(RECORDED INFORMATION begins)
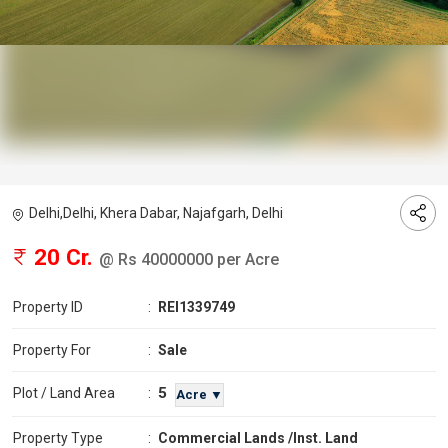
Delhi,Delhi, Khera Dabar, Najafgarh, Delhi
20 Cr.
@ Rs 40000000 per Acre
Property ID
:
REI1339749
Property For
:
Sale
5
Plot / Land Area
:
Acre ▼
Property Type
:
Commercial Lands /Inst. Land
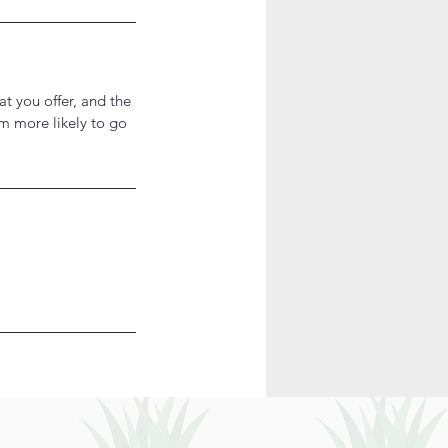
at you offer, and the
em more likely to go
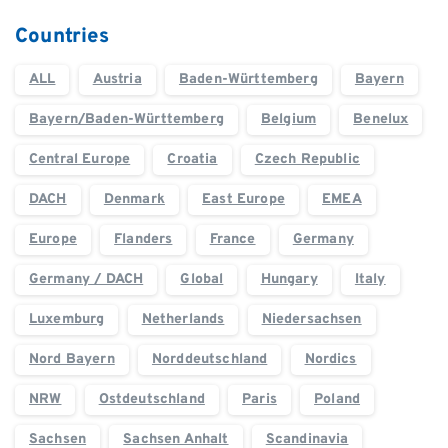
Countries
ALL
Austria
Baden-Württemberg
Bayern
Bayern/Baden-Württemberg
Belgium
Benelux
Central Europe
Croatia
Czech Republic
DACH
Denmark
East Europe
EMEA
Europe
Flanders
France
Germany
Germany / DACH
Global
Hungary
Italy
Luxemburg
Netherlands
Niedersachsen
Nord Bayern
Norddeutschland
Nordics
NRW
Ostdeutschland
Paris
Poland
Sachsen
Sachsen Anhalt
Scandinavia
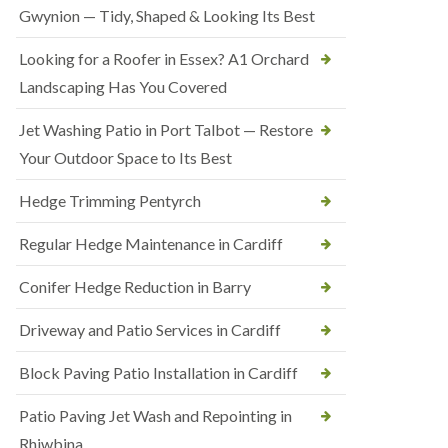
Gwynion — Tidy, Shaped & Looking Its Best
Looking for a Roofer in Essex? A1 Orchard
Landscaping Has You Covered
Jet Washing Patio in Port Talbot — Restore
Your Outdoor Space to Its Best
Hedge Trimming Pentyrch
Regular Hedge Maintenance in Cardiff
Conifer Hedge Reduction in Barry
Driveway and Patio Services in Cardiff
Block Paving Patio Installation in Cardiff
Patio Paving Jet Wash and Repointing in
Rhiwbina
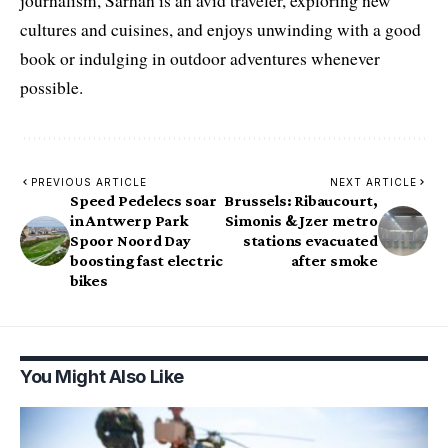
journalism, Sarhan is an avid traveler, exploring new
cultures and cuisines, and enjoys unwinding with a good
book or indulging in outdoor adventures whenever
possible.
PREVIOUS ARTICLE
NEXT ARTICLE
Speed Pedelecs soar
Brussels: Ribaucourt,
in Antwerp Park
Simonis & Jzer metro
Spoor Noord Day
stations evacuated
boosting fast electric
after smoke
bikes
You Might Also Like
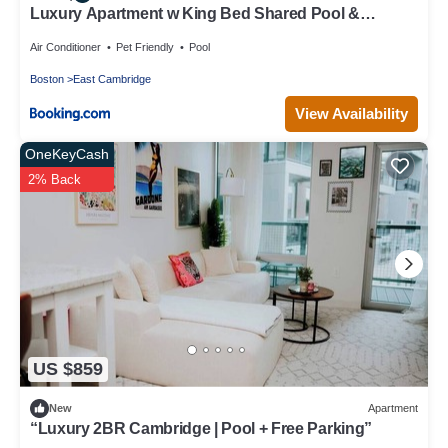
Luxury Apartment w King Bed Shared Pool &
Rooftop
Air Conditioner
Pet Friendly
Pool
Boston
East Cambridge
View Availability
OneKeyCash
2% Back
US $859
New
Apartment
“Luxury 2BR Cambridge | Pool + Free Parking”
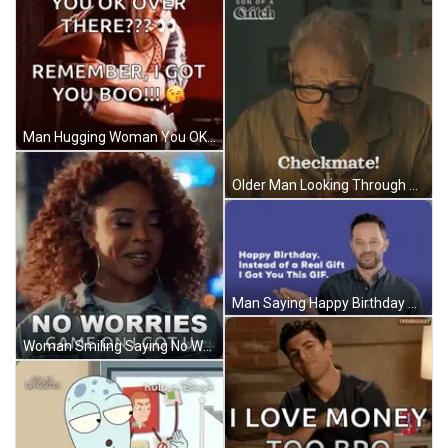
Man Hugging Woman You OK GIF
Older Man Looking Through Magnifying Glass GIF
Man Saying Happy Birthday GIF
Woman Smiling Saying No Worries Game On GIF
(RECORDED INFORMATION ends)
(RECORDED INFORMATION begins)
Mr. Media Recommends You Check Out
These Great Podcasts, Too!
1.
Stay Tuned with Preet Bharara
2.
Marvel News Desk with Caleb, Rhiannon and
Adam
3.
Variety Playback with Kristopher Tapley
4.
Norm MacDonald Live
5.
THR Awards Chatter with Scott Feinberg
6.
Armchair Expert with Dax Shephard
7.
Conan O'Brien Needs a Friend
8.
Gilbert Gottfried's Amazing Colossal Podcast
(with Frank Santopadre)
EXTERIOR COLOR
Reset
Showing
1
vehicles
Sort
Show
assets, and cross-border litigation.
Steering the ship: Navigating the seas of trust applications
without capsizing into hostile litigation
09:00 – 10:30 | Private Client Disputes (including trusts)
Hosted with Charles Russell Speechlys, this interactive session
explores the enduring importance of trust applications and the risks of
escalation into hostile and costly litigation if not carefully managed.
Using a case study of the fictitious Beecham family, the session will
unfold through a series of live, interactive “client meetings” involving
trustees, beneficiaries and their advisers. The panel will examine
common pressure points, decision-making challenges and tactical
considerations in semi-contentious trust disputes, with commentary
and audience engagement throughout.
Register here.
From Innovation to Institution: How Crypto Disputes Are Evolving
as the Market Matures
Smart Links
(RECORDED INFORMATION ends)
(TASK DESCRIPTION):
The entries above hold a line with "unfold through a" and a later line with "Smart Links". Write out exactly those lines and all lines between, nothing more.

(TASK RESULT):
unfold through a series of live, interactive “client meetings” involving
trustees, beneficiaries and their advisers. The panel will examine
common pressure points, decision-making challenges and tactical
considerations in semi-contentious trust disputes, with commentary
and audience engagement throughout.
Register here.
From Innovation to Institution: How Crypto Disputes Are Evolving
as the Market Matures
Smart Links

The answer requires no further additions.